Michelle is one of those educators who jumped at the opportunity to bring the ADEA ADCFP to her dental school. She and her colleague, Kathi Shepherd, RDH, M.S., Associate Professor and Director of Educational Development and Outcomes Assessment, had already worked on the development of a program at UDM SOD, entitled Explorations in Dentistry, to encourage students to pursue teaching careers, but Michelle appreciated the additional dimensions the ADEA ADCFP had to offer. Her students find the faculty interviews especially enlightening.

“I think it was an eye opener for a lot of students to see what faculty did on a daily basis,” she told me.
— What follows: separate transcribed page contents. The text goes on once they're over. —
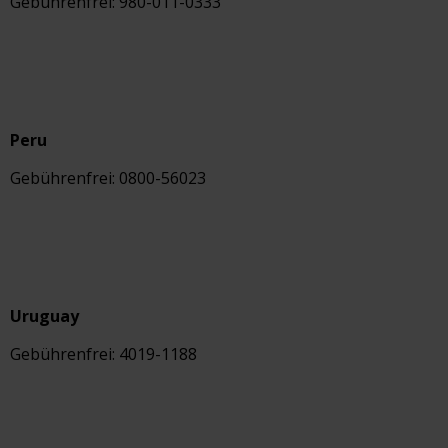
Gebührenfrei: 980-011-0333
Peru
Gebührenfrei: 0800-56023
Uruguay
Gebührenfrei: 4019-1188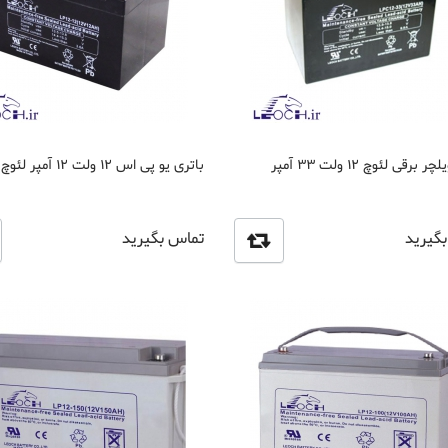
باتری ویلچر برقی لئوچ 12 ولت 33 آمپر
باتری یو پی اس 12 ولت 12 آمپر لئوچ
گیرید
تماس بگیرید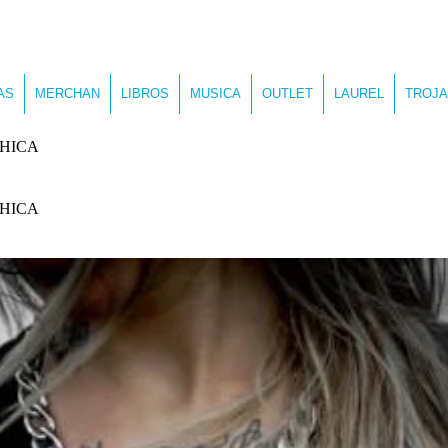
AS
MERCHAN
LIBROS
MUSICA
OUTLET
LAUREL
TROJA
CHICA
CHICA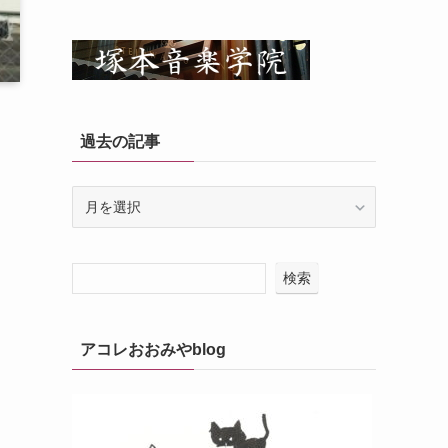
過去の記事
過
去
の
記
検索
事
アコレおおみやblog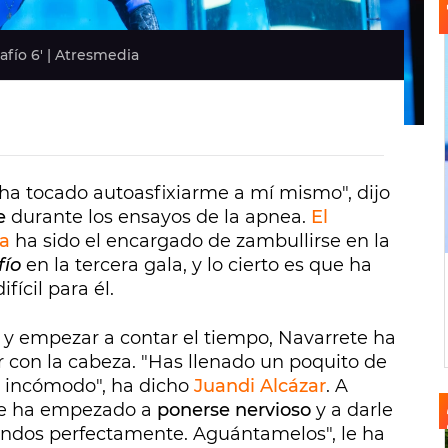
fío 6' | Atresmedia
a tocado autoasfixiarme a mí mismo", dijo
e
durante los ensayos de la apnea.
El
a
ha sido el encargado de zambullirse en la
fío
en la tercera gala, y lo cierto es que ha
fícil para él.
o y empezar a contar el tiempo, Navarrete ha
con la cabeza. "Has llenado un poquito de
s incómodo", ha dicho
Juandi Alcázar
. A
ante ha empezado a
ponerse nervioso
y a darle
undos perfectamente. Aguántamelos", le ha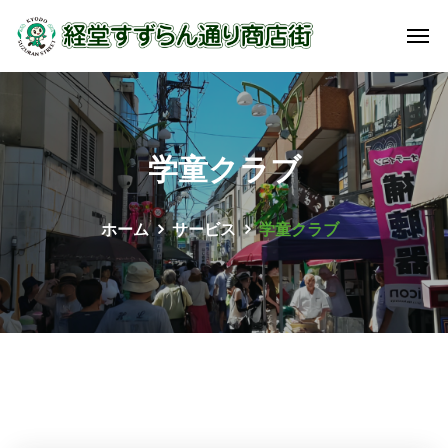
学童クラブ
ホーム
サービス
学童クラブ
Thanks to the Explorations program, which serves as UDM SOD’s teaching component within the ADEA ADCFP, students get to experience the faculty role as well. Dental and dental hygiene students learn how to prepare a course of six modules, which they then present to undergraduates who are interested in attending dental school. “It gives them a view of what goes on behind the scenes: preparing lectures, understanding new material, deciding the best way to teach this material, or determining how to assess the material appropriately.”

When it comes to the low number of graduates who choose to pursue academic careers directly out of the gate, Michelle is pragmatic. She points out that most graduates carry a lot of educational debt, and they know that practice is likely to be more lucrative, but perhaps not meet the needs of those who aspire to a career in academics. “Now if I could come up with something like a tuition reimbursement program for future faculty…” she muses.

Yun Saksena’s initial reluctance to pursue an academic career had less to do with money (although she acknowledges that salary is an important factor to consider) and more to do with questions of identity.

“I thought, most of these professors are old white guys. Why would I want to be like them?” she told me. Today her perspective is 180 degrees away from her initial assessment. While a teaching assistant at Tufts, she discovered that she loved teaching—so much so that she stayed on part time after graduating and moving into practice. Today she is full time on the Tufts faculty and actively engaged at her institution and through ADEA in promoting mentoring, academic careers and the ADEA ADCFP. She wishes she had realized sooner in her career how fulfilling she would find her current career in teaching and research. She’s also eager to see the Tufts version of the ADEA ADCFP evolve over time—maybe into a formal honors track for dental students with academic ambitions.

“I like academia much better than private practice and find it more fulfilling,” she says. “I feel I’m doing more. When you’re teaching, you’re affecting so many more people, and some of the people I’ve taught are faculty now.”